(DATA FOR REVIEW Opens)

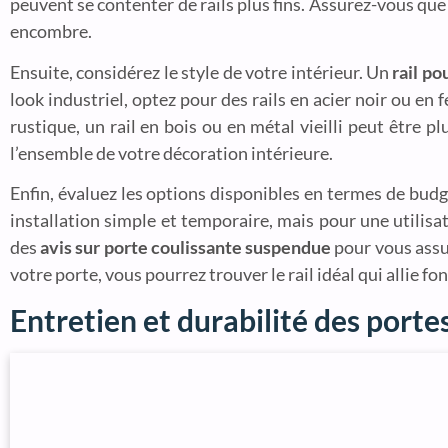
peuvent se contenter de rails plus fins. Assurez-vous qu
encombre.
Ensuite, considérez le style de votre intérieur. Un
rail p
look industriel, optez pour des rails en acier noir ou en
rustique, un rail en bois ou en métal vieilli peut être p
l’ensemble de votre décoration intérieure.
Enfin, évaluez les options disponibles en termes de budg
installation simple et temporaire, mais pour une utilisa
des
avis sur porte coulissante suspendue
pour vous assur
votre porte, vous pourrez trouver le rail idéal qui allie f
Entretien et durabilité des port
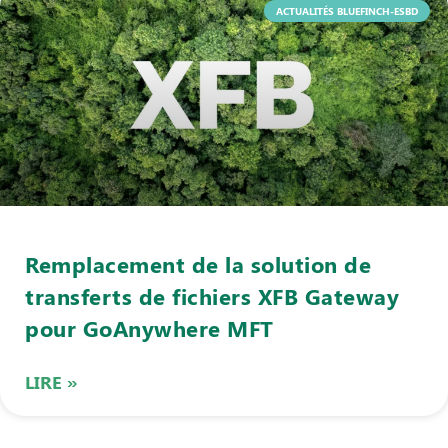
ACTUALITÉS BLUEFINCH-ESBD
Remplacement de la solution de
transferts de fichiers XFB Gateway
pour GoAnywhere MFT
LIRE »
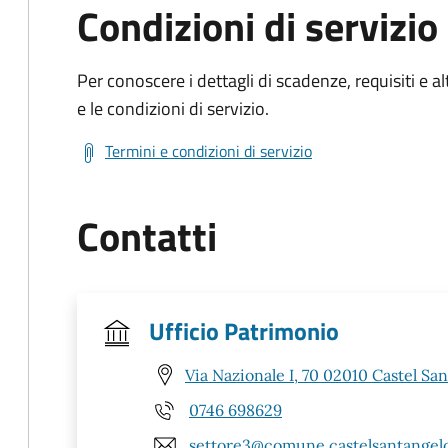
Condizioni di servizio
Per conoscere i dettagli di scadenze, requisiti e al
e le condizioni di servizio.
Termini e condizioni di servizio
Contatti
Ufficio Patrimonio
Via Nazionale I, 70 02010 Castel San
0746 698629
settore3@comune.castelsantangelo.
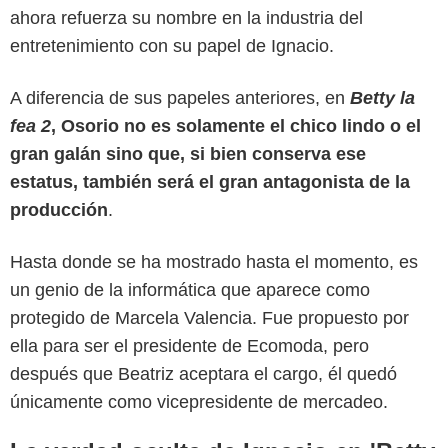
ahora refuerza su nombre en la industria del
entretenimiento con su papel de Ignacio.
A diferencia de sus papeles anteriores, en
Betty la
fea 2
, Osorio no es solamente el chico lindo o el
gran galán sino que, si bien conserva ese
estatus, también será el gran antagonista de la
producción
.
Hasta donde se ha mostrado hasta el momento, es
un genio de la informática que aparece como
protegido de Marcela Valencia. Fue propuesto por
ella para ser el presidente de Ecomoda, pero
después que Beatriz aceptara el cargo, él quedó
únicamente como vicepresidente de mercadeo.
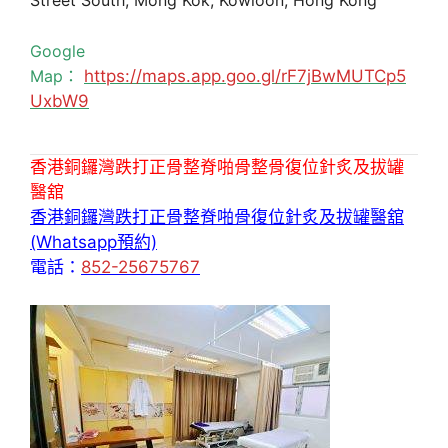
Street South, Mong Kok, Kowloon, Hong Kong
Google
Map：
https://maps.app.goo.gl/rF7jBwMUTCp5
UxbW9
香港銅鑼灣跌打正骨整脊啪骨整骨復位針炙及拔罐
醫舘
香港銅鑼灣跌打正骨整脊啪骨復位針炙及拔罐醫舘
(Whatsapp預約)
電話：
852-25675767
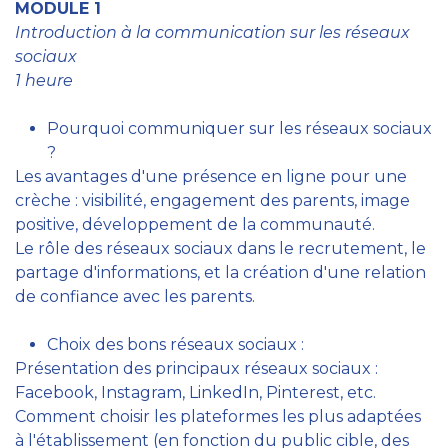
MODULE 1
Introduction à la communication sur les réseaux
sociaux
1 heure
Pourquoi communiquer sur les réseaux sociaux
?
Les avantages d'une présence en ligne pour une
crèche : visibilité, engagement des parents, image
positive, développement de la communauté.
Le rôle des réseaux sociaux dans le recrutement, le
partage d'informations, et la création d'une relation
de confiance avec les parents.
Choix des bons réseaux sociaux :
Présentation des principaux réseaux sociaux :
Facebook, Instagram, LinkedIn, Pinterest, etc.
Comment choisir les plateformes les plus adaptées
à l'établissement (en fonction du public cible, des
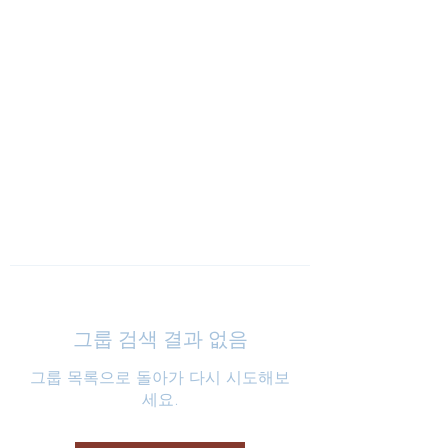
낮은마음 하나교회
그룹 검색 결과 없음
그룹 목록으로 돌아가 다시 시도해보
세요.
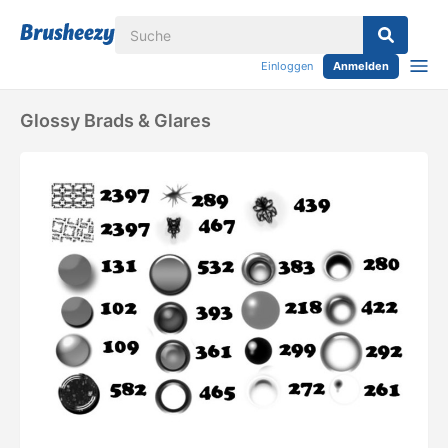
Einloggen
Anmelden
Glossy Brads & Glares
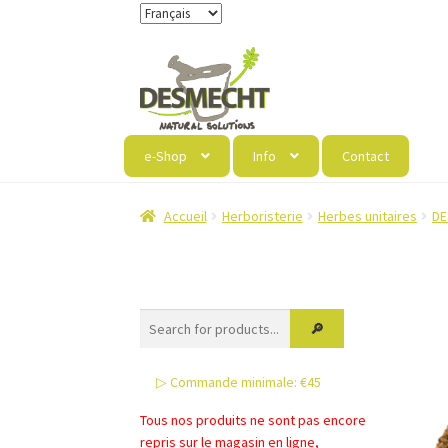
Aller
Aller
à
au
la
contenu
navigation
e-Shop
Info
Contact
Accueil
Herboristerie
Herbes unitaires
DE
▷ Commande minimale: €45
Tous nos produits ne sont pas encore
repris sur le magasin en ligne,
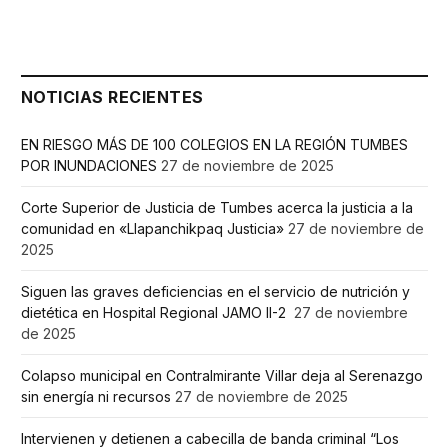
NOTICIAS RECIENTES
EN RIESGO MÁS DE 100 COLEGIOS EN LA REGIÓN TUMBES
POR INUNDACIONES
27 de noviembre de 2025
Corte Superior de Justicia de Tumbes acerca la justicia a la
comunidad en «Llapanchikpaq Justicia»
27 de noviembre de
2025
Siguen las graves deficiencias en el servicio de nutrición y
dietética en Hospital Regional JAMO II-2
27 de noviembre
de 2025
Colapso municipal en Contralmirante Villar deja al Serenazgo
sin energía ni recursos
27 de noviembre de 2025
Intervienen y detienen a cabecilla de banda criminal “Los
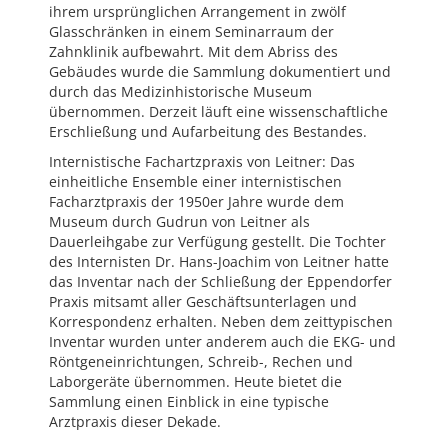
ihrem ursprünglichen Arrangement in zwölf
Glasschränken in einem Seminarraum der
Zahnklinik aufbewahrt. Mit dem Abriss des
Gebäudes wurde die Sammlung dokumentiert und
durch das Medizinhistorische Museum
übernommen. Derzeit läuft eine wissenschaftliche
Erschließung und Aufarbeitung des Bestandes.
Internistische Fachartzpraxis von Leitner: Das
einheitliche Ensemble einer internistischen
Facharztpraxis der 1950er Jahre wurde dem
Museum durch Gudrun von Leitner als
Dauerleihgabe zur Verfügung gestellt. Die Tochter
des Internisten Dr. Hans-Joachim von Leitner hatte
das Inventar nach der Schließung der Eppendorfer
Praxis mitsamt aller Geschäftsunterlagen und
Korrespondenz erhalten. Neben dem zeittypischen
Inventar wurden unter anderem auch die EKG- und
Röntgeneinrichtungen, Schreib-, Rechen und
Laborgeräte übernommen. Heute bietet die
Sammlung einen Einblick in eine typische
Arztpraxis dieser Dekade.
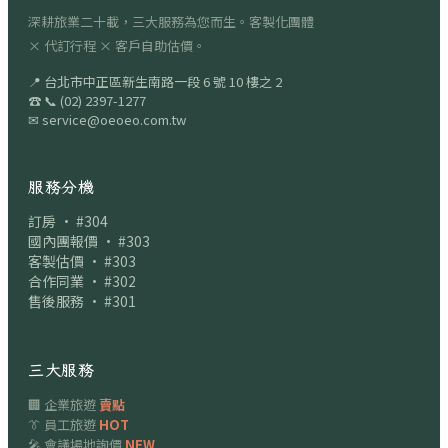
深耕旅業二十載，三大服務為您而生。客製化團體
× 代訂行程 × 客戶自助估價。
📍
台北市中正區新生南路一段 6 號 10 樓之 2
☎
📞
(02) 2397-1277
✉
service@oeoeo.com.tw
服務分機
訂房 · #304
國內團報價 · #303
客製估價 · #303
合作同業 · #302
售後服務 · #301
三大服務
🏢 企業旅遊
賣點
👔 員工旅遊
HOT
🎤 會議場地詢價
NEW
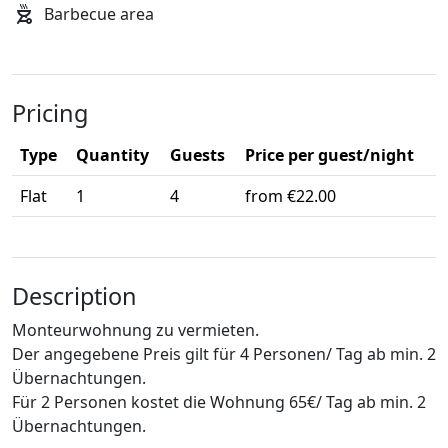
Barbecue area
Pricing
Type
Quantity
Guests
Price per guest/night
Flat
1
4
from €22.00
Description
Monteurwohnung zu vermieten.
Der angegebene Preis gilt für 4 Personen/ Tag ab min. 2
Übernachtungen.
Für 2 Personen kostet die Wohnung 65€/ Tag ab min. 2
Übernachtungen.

(DATA FOR REVIEW Closes)
(DATA FOR REVIEW Opens)

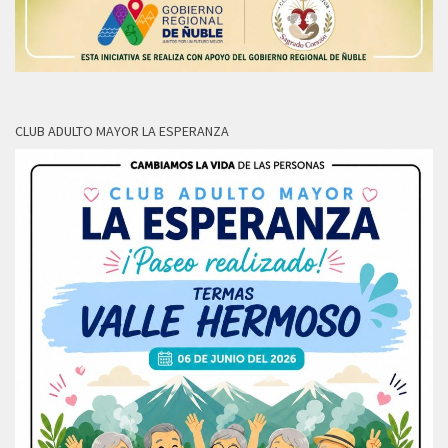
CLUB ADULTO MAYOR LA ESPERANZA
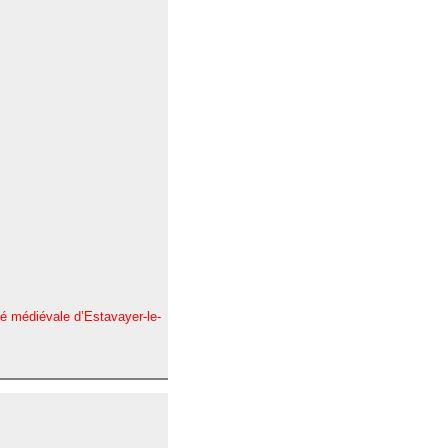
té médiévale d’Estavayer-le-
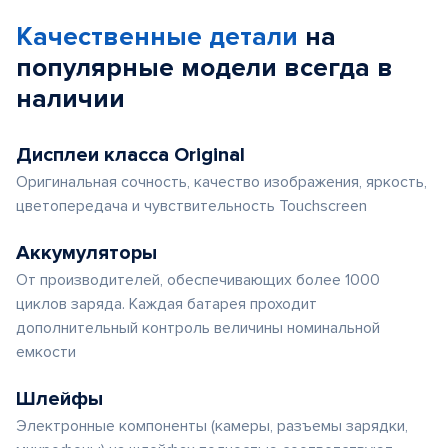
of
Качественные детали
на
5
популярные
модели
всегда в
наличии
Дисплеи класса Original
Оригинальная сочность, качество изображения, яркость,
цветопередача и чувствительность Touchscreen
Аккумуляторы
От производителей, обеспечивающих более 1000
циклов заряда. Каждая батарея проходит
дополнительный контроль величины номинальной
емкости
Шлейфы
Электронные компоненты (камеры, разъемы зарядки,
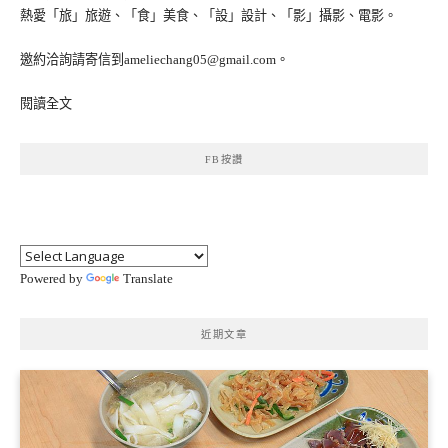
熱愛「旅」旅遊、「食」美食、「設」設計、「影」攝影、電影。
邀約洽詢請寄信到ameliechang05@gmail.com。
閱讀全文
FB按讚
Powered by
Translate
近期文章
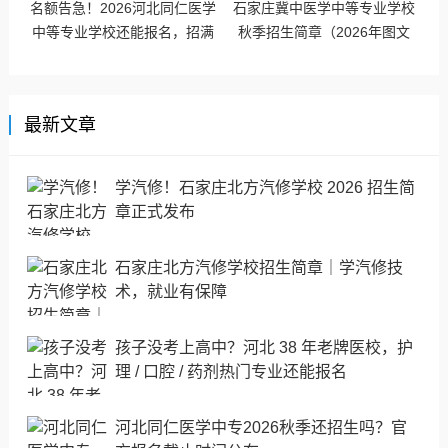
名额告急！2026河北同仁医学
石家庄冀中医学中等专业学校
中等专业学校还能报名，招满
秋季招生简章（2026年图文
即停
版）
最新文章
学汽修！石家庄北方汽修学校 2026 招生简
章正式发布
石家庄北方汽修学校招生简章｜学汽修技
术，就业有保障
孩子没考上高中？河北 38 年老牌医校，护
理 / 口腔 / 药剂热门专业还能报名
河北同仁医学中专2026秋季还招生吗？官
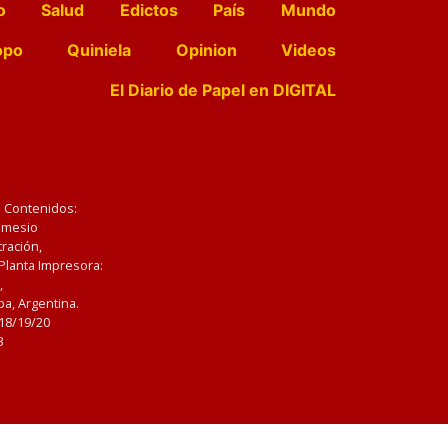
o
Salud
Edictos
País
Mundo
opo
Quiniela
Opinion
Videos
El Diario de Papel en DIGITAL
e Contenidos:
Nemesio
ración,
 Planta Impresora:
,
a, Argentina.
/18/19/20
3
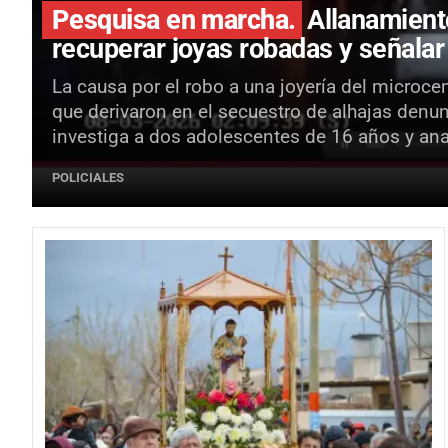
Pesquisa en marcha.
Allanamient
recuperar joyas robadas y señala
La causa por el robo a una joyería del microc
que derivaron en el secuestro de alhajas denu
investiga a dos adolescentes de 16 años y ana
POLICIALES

(DATA FOR REVIEW Closes)

**EXERCISE PROMPT:** Total lines with "rails" in the records above: report that figure alone.

**OUTPUT OF THE EXERCISE:** 2